There were several young, upcoming players who played under lights for the very first time. Through the LPL, they got a first-hand experience of playing franchise cricket with international stars and got to share dressing rooms with stars such as Dale Steyn, Irfan Pathan, Andre Russel, Mohammad Amir and Shoaib Malik.
When an 18-year old leg-spinner, Vijayakanth Viyaskanth made headlines becoming the first player from Jaffna to play professional cricket, not only were the people of the North ecstatic, the entire nation was overjoyed. Viyaskanth has reportedly even learnt some Sinhalese after being in the Jaffna Stallions environment. He was mentored by his senior leg-spinner from the South, Wanindu Hasaranga, a step towards real reconciliation achieved through Sports.

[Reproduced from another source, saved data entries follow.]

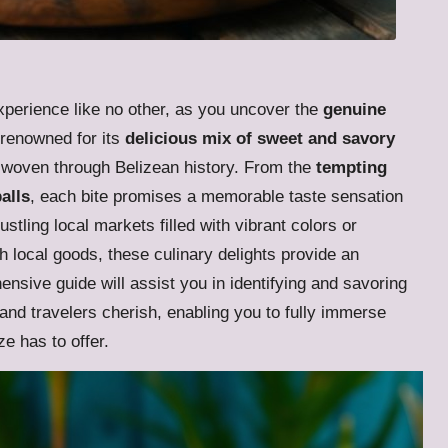
xperience like no other, as you uncover the
genuine
s renowned for its
delicious mix of sweet and savory
ry woven through Belizean history. From the
tempting
alls
, each bite promises a memorable taste sensation
tling local markets filled with vibrant colors or
local goods, these culinary delights provide an
ensive guide will assist you in identifying and savoring
 and travelers cherish, enabling you to fully immerse
ze has to offer.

Playing all 23 matches within 3 weeks in one venue, Hambantota, was one of the biggest challenges Sri Lanka Cricket faced. The pitches used for the entirety of the tournament were true to its nature and despite growing concerns regarding the size of the boundary, fans from all over the world were able to witness entertaining T20 cricket.
The biggest drawback in terms of the cricket which was played over the course of three weeks was the poor fielding by all teams. More than 50 straight-forward catches were dropped. Dropping catches and misfielding are a part and parcel of the game but to maintain the quality of the tournament, the standards of fielding must be improved from the next season onwards.
The franchises and Sri Lanka Cricket must also be grateful to all the foreign players who participated in the first edition. However, bigger and better names should feature in the LPL if it wants to become one of the best T20 leagues in the world, with current T20 stars coming to play.
The debate on the Playoffs vs Semi-Finals commenced as soon the number four ranked team in the points table, Galle Gladiators defeated the number one ranked team Colombo Kings in the first semi-final. From next season onwards, if the five-team tournament is to be continued, the top of the points table after the league stage must qualify for the final with number 2 and 3 fighting for the other final spot. If the number of teams are increased to six from season two, then the IPL style Playoff system with two Qualifiers and one Eliminator should be played before the final.
All five franchises and the events rights holder, IPG would’ve incurred losses. But that’s bound to happen at the start of any franchise-based league in the world. The Return on Investment will take a couple of years. Hopefully the franchise owners will stay patient. However, none of the franchises failed to pay the players or the stakeholders. Some of the biggest T20 leagues in the world take 30-60 days to completely pay off the players after the competition is over. But, before departing the Hotel, all player payments were completed by all franchises which is a massive testimony to the success of the LPL.
For obvious reasons, crowds weren’t allowed to the Stadium. Fans are an integral part of any sport. But, look at the positive side of it, the next time when the crowds are allowed to come into the grounds, they’ll already be coming to cheer with an affinity to the franchises gained through the first edition.
How Sri Lanka managed to pull off a T20 league in a pandemic year after failing to do so for several non-pandemic years will go down as one of the biggest landmarks in the history of Sri Lankan Cricket. The Covid-19 pandemic doesn’t look like it will go away any time soon so SLC must start preparing for the next season immediately.
LPL is far from being the complete product. It has its highs and lows. With the money coming into the country and to the coffers of Sri Lanka Cricket, hopefully they will continue to grow this competition and make it an annual fixture without any glitches.